## Exercise details
The answer must consist of every line in the records below that contains the string "průchozí".

Page-level text extractions
------------------------------------------------------------------------

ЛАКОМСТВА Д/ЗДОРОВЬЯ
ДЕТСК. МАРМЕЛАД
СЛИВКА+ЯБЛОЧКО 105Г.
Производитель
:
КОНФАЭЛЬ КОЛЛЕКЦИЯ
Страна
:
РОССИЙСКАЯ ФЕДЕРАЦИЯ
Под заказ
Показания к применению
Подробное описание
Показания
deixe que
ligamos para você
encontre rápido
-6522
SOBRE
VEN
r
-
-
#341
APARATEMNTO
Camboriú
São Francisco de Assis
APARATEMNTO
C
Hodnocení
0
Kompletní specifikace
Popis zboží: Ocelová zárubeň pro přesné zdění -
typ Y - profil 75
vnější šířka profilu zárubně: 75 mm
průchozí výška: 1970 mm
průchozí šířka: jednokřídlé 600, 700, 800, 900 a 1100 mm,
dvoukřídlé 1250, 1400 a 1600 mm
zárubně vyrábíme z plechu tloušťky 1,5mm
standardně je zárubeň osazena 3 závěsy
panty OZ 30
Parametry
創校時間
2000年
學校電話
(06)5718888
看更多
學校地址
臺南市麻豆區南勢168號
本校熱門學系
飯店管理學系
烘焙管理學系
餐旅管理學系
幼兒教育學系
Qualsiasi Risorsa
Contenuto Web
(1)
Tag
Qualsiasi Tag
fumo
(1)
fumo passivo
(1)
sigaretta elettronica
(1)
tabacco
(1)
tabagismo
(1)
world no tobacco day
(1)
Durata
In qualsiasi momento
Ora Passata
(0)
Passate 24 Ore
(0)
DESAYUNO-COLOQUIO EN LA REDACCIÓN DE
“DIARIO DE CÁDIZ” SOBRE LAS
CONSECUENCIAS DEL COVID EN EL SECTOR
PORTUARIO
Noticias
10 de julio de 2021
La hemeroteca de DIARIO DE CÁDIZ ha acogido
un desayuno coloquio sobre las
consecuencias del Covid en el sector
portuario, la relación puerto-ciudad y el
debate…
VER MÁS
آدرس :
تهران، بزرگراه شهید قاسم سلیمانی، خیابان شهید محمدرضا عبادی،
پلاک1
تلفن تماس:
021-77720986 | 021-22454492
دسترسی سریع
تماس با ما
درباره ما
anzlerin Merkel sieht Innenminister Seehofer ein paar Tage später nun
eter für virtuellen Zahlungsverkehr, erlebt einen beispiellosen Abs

------------------------------------------------------------------------

## Exercise response
průchozí výška: 1970 mm
průchozí šířka: jednokřídlé 600, 700, 800, 900 a 1100 mm,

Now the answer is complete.